Lalit Yadav

Personal information
- Born: 3 January 1997 (age 29) Delhi, India
- Height: 6 ft 2 in (188 cm)
- Batting: Right-handed
- Bowling: Right-arm offbreak
- Role: All-rounder

Domestic team information
- 2017–present: Delhi
- 2021–2024: Delhi Capitals
- Source: ESPNcricinfo, 3 February 2019

= Lalit Yadav (Delhi cricketer) =

Indian cricketer (born 1997)

Lalit Yadav (born 3 January 1997) is an Indian cricketer.

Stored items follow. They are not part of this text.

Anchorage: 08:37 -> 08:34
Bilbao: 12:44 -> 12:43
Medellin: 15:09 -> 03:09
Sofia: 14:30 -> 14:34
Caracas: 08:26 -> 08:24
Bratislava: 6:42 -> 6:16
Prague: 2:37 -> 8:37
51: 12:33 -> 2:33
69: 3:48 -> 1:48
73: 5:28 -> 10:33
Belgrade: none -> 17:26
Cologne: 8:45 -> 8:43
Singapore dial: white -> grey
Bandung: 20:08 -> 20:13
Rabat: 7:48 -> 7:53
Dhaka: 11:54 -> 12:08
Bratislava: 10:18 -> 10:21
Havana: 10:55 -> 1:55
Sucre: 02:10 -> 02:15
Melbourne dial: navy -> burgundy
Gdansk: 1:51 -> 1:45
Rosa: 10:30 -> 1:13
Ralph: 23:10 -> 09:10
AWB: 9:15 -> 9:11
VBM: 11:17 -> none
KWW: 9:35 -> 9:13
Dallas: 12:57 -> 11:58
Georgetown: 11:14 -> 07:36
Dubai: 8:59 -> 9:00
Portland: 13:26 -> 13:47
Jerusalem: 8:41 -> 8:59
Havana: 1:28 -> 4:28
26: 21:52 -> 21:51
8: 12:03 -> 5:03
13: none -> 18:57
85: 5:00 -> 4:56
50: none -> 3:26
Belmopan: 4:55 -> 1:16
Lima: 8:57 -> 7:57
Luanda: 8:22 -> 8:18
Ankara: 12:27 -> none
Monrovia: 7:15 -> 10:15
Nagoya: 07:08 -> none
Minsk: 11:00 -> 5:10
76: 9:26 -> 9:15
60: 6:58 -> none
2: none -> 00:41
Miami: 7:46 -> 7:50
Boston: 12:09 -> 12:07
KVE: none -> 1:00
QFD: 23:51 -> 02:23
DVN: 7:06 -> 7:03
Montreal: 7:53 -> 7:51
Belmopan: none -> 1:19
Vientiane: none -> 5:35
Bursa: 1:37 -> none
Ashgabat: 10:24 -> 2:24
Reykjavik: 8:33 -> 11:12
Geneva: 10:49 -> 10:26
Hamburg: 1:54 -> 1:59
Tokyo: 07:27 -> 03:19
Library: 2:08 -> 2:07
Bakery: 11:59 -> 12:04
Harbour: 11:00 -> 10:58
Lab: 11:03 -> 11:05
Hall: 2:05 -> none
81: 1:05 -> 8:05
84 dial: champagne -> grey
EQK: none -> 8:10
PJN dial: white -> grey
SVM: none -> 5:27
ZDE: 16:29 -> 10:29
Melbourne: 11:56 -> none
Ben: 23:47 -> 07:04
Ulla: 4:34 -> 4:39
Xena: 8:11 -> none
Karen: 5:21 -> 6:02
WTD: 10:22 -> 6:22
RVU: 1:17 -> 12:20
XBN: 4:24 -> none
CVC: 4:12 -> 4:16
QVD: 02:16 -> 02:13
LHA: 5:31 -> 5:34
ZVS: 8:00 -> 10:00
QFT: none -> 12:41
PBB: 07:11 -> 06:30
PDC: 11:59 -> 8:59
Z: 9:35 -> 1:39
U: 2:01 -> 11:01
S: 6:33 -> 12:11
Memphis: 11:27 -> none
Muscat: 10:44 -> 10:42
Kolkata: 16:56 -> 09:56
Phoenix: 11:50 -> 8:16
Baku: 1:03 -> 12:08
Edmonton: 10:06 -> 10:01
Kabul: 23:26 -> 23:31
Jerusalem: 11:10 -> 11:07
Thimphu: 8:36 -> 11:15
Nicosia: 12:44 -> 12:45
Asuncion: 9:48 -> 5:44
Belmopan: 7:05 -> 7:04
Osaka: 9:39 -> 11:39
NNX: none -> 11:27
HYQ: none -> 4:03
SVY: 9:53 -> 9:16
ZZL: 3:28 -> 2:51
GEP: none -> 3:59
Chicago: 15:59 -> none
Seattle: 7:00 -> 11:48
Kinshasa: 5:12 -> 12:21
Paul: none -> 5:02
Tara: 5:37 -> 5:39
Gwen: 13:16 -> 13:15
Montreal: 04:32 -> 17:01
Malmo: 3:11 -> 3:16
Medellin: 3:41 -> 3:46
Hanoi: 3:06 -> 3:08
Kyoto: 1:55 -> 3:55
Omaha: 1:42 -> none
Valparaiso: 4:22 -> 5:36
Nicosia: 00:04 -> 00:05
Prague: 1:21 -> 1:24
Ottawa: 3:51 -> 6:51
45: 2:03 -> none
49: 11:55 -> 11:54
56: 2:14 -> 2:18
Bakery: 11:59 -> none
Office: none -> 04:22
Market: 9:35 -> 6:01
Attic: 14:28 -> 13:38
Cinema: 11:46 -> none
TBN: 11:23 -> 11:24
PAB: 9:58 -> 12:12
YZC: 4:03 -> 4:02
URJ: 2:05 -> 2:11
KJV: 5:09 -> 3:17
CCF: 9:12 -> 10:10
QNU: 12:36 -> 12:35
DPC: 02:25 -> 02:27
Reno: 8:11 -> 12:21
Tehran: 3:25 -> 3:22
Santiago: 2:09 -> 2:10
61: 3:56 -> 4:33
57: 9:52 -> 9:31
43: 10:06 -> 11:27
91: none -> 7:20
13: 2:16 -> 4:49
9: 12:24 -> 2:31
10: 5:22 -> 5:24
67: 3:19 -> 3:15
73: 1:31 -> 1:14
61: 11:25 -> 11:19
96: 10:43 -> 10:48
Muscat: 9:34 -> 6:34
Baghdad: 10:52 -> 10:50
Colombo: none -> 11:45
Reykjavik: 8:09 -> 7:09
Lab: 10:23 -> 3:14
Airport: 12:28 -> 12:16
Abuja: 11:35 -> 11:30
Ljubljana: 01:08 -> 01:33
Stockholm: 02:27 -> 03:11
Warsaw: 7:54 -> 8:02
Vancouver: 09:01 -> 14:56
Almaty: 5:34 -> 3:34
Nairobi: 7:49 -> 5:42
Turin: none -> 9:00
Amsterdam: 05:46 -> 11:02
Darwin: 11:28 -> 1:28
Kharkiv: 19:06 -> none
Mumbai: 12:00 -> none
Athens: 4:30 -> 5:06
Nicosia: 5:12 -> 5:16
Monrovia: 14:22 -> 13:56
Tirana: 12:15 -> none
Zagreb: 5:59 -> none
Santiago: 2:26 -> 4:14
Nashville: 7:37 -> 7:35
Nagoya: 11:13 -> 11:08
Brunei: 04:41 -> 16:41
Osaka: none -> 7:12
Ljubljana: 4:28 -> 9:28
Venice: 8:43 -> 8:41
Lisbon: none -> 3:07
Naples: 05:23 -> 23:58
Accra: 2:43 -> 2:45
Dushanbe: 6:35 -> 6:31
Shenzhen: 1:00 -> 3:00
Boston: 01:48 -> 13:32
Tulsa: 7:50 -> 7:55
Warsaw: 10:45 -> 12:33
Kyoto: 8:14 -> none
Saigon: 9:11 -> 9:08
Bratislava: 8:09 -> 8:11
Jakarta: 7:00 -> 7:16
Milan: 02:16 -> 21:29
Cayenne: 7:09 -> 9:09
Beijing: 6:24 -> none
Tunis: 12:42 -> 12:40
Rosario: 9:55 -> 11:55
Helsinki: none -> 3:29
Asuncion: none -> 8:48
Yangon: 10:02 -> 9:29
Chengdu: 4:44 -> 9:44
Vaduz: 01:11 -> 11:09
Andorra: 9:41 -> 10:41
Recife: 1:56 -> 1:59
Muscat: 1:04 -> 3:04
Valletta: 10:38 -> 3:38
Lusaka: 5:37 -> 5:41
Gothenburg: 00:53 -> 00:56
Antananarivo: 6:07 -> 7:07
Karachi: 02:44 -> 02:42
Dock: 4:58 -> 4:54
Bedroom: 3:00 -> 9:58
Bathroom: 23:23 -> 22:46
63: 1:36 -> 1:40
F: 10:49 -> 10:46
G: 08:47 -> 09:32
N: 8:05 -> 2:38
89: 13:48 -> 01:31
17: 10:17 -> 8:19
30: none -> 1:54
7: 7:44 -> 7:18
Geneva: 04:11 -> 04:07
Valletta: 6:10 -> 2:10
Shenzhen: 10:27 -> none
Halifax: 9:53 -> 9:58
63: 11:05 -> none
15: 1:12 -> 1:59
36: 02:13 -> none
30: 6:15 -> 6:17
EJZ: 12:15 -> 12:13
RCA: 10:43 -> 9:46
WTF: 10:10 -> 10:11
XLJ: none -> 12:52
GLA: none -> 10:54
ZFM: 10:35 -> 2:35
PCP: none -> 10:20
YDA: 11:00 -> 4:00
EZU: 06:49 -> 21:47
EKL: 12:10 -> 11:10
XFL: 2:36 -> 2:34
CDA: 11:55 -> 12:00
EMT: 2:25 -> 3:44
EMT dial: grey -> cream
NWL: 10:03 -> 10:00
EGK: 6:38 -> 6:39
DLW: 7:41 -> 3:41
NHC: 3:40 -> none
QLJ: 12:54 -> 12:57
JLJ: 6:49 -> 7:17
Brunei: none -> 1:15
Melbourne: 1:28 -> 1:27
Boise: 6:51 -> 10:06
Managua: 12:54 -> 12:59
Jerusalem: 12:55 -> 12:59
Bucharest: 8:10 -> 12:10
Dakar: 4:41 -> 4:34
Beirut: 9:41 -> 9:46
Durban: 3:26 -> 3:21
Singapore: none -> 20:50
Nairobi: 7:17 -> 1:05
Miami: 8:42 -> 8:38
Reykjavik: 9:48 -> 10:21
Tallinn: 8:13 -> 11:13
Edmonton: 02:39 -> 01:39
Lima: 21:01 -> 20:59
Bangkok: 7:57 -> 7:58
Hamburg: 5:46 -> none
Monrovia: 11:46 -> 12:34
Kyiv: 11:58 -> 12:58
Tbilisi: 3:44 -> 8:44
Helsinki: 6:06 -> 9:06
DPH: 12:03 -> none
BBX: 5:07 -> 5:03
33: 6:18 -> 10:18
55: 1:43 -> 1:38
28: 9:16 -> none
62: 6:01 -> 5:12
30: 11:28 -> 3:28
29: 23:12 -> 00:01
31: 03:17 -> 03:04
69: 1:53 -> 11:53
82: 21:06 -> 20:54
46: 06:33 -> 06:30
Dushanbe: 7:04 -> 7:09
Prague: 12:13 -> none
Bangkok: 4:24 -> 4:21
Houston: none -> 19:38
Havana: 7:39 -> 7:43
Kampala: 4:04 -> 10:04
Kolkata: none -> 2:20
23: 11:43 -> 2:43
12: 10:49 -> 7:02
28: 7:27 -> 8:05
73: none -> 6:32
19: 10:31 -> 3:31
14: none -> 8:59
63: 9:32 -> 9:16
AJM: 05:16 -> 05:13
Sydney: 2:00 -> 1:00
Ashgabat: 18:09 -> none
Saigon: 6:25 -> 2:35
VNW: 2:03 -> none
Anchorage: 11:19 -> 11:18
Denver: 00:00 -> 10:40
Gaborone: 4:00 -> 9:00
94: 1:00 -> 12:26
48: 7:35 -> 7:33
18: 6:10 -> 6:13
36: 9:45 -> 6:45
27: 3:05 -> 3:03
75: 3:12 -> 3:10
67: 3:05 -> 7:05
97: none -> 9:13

He made his first-class debut for Delhi in the 2017–18 Ranji Trophy on 17 November 2017. He made his Twenty20 debut for Delhi in the 2017–18 Zonal T20 League on 9 January 2018. He made his List A debut for Delhi in the 2017–18 Vijay Hazare Trophy on 15 February 2018.

In the 2020 IPL auction, he was bought by the Delhi Capitals ahead of the 2020 Indian Premier League. In February 2022, he was again bought by the Delhi Capitals in the auction for the 2022 Indian Premier League tournament. Later the same month, in the 2021–22 Ranji Trophy, Yadav scored his maiden century in first-class cricket, with 177 runs against Tamil Nadu.